# Beethoven's Leonare/Fidelio Opus 72



## HarpsichordConcerto (Jan 1, 2010)

A "significant" opera missing in my collection, perhaps deliberately so far, is Beethoven's _Leonare_ or _Fidelio_, opus 72.

I'm thinking of buying John Eliot Gardiner's version, played by the _Orchestre Révolutionnaire et Romantique_ (on period instruments) with various soloists. While I'm generally a HIP fan and given that this is perhaps the only HIP version around, I'm open to any suggestions by any performance practice.
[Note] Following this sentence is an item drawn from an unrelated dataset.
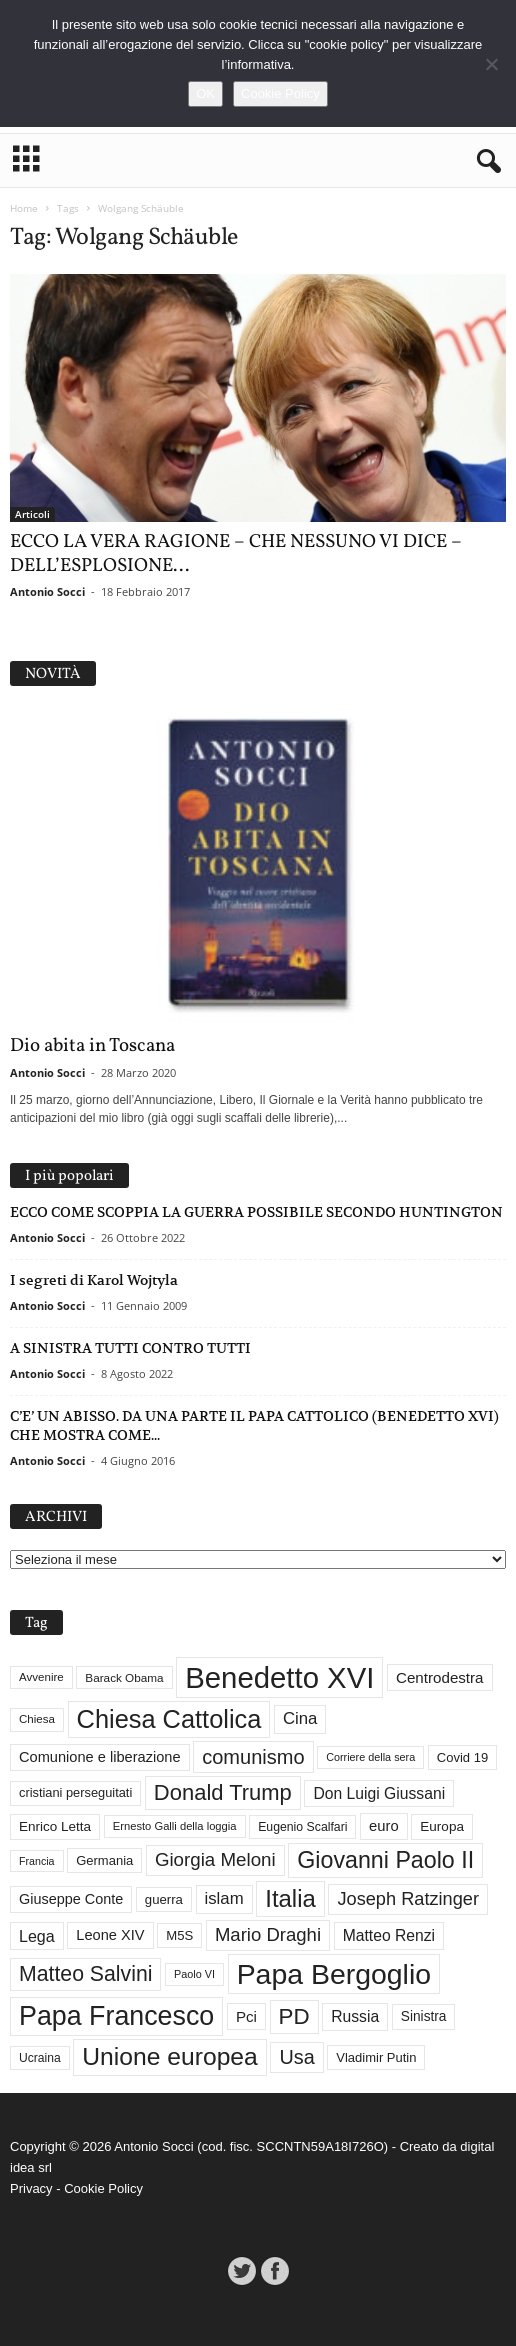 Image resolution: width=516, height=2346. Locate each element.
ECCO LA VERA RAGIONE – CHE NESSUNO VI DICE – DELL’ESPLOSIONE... (236, 554)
So, which one do you recommend?


----------



## scytheavatar (Aug 27, 2009)

I haven't heard a lot of Fidelio recordings (I am not a big fan of it) but Mackerras also have released a period Fidelio if I am not wrong. I am not sure if Harnoncourt's one is period. But the best Fidelio I have heard and the one most people recommend is still Klemperer's, which I recommend as your first Fidelio.


----------



## superhorn (Mar 23, 2010)

The Mackerras and Harnoncourt recordings with modern instruments with I believe some HIP additions such as natural trumpets etc. They are not %100 HIP but make use of strong HIP influence.
I haven't heard the Gardiner Leonore but remember the excellent Blomstedt/Dresden recording of it from LP days. It may still be available. There's also a modern instrument recording conducted by Michel Soustrot with,appropriately, the Bonn Beethovenhalle orchestra ,recorded in the city where Beethoven was born, but I haven't heard this,either.


----------



## Guest (Mar 25, 2010)

Klemperer on EMI.


----------



## SixFootScowl (Oct 17, 2011)

My favorite is Bernstein 1978 with Gundula Janowitz as Fidelio. I have both the DVD and the CD.


----------